Aluminum Extruders Council Calls For End To Trump Section 232 Tariffs

Aluminum Extruders Council Calls For End To Trump Section 232 Tariffs

The Aluminum Extruders Council yesterday called upon the Trump Administration to end Section 232 tariffs on imported aluminium, noting the damage the penalties they say were misapplied has done to the domestic aluminium industry.

The AEC began by citing its optimism in the new tariffs. However, after over four dozen aluminium industry executives testified to administrators that the culprit in the damage to their industry was the People’s Republic of China, the Trump administration levied the tariffs equally across the board, which they say put them in an even worse situation than before.

Thanks to the imminent closure of Alcoa’s Ferndale plant that was announced last week, the Council notes that the industry was left barren of primary billet, forcing those buyers to look overseas for product. They note that there is no longer an incentive to replace the plant with Section 232 tariffs or without them.

“As long as China is allowed to build capacity and spew its metal to the world in the form of semi-fabricated and fabricated products, they will be the beneficiaries of a dynamic and growing aluminum industry – not U.S. producers as a whole.

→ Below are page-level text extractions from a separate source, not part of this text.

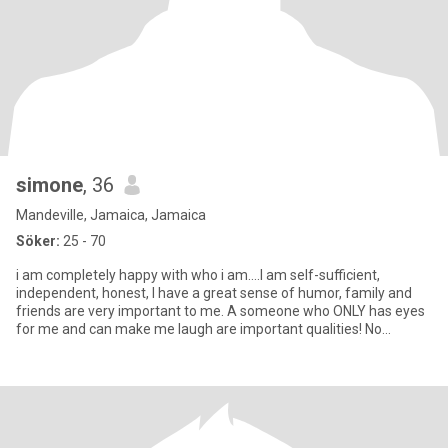
simone
, 36
Mandeville, Jamaica, Jamaica
Söker:
25 - 70
i am completely happy with who i am....I am self-sufficient,
independent, honest, I have a great sense of humor, family and
friends are very important to me. A someone who ONLY has eyes
for me and can make me laugh are important qualities! No
Pressur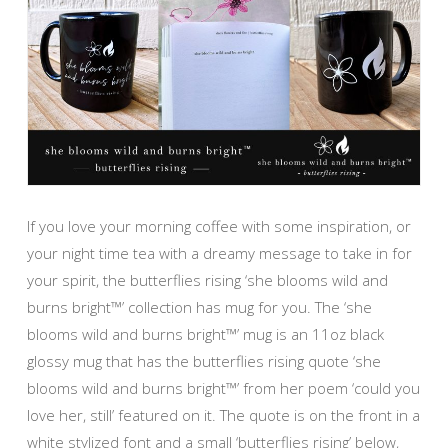
If you love your morning coffee with some inspiration, or
your night time tea with a dreamy message to take in for
your spirit, the butterflies rising ‘she blooms wild and
burns bright™’ collection has mug for you. The ‘she
blooms wild and burns bright™’ mug is an 11oz black
glossy mug that has the butterflies rising quote ‘she
blooms wild and burns bright™’ from her poem ‘could you
love her, still’ featured on it. The quote is on the front in a
white stylized font and a small ‘butterflies rising’ below,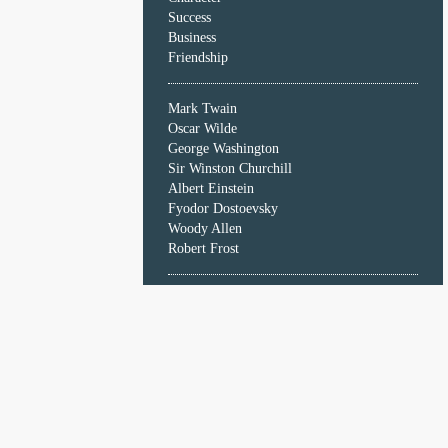
Character
Success
Success
Business
Business
Friendship
Friendship
Mark Twain
Mark
Oscar Wilde
Twain
George Washington
Oscar
Sir Winston Churchill
Wilde
Albert Einstein
George
Fyodor Dostoevsky
Washington
Woody Allen
Sir
Robert Frost
Winston
Churchill
Albert
Einstein
Fyodor
Dostoevsky
Woody
Allen
Robert
Frost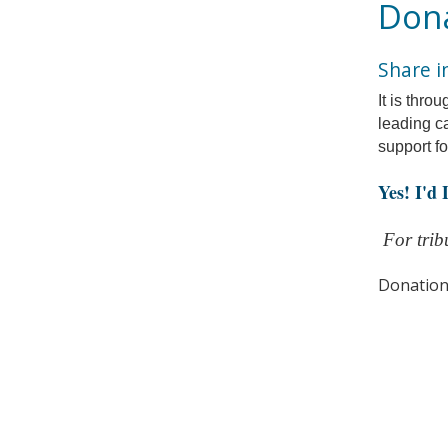
Dona
Share i
It is thro
leading c
support f
Yes! I'd
For tribu
Donation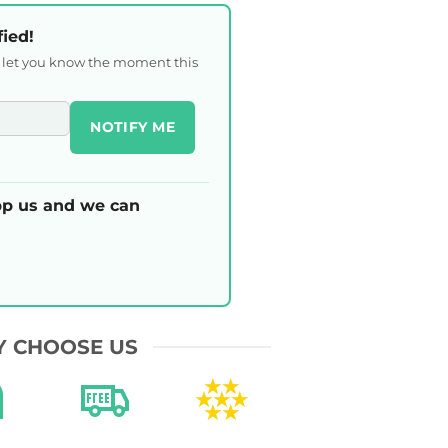
fied!
l let you know the moment this
NOTIFY ME
p us and we can
 CHOOSE US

It’s easier for China to do this because they have decided to subsidize downstream development of aluminum products with heavily subsidized Chinese ingot. China recognizes that employment, growth, and product development come in the downstream markets, not at the raw material level. Left unabated, the Chinese aluminum industry will ultimately enjoy the benefits of cornering the market and product development of tomorrow’s better ideas, which will help them grow their manufacturing base in a variety of applications. You can kiss American innovation and ‘Made in the U.S.A.’ goodbye.”

The Council goes on to say that the tariffs and loss of affordable aluminium billet was a double whammy, as many extruders earned money on both the extrusion of aluminium but also fabrication. They say their case to the administration avoided this by being targeted only to Chinese importers, not the entire overseas market as a whole.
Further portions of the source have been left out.